3. AVOID MUSCLE STRAIN
- Use your arm as normally as possible. Activities that require full range of motion of your arm are okay; there is no need to avoid using your arm in normal day to day activities.
- Discuss any questions regarding lifting restrictions with your therapist. If you are low risk for lymphedema, lifting restrictions are often not needed.
- Begin any new exercise program slowly, increase gradually and monitor your arm carefully. Be sure to warm up and cool down properly. Swimming, walking, bicycling, dancing and yoga are suggested. Aerobics classes may be acceptable. Use of light weights with high repetition is acceptable. Tennis, golf, and racquetball may be okay, but may increase swelling in some people; if you are high risk for lymphedema, discuss this with your therapist. Contact sports are best avoided.
- Discuss your exercise preferences with your therapist for specific guidelines; your therapist may recommend measuring your limb on a regular basis to gain feedback about how your exercise program is affecting your lymphedema.
4. AVOID SUNBURNS & BURNS
- Use a high SPF sunscreen on the arm at risk, and on the trunk quadrant, whenever in the sun.
- Use extra long oven mitts to protect hands and forearms from cooking burns.
- Smokers should hold their cigarettes in the other hand.

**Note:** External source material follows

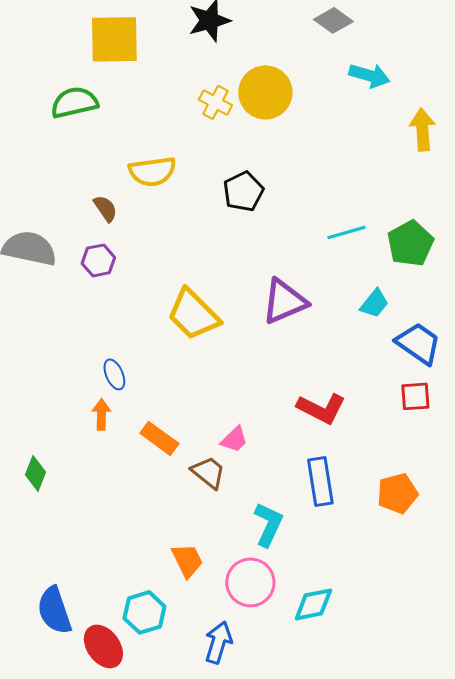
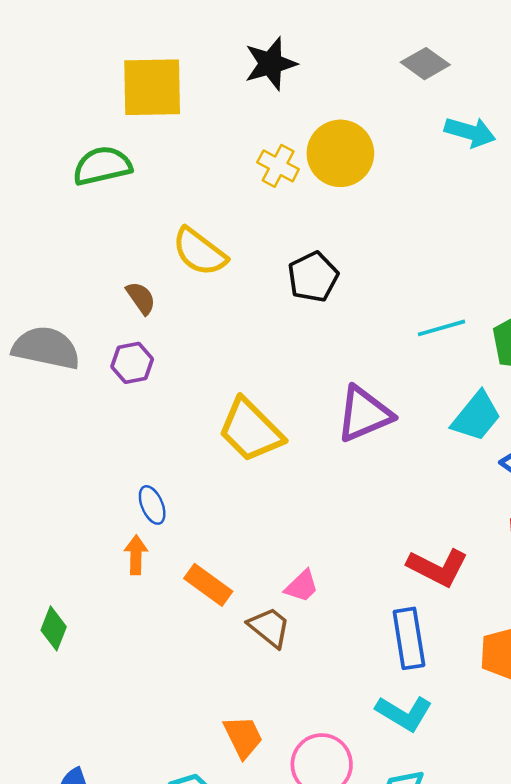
yellow semicircle: (152, 171) -> (200, 252), turned 45
cyan trapezoid: (374, 303) -> (476, 416), size x1.4
red L-shape: (321, 408) -> (438, 567), moved
cyan L-shape: (268, 524) -> (404, 713), moved, turned 96

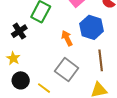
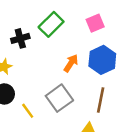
orange arrow: (67, 38) -> (71, 63), turned 42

- Practice taking covers off microwaved food with the other hand.
- Use caution with heated hair styling aids.
6. AVOID CONSTRICTION
- Carry your purse on the other shoulder and lighten its load, if possible.
- After breast surgery, wear the lightest weight prosthesis you can manage.
- Wear a loose watchband, or wear your watch on the other arm. Avoid tight jewelry.
- Underclothes should not bind at the chest or underarms. Check bra size, especially if you gained weight from chemotherapy.
- Be sure clothes are loose at wrists.
7. FLYING WITH LYMPHEDEMA
- Flying after breast surgery is okay.
- If you have lymphedema and have been prescribed a compression garment for treatment of your lymphedema you should wear that garment when flying. There is no clear rationale for wearing a compression garment when flying if you do not have lymphedema.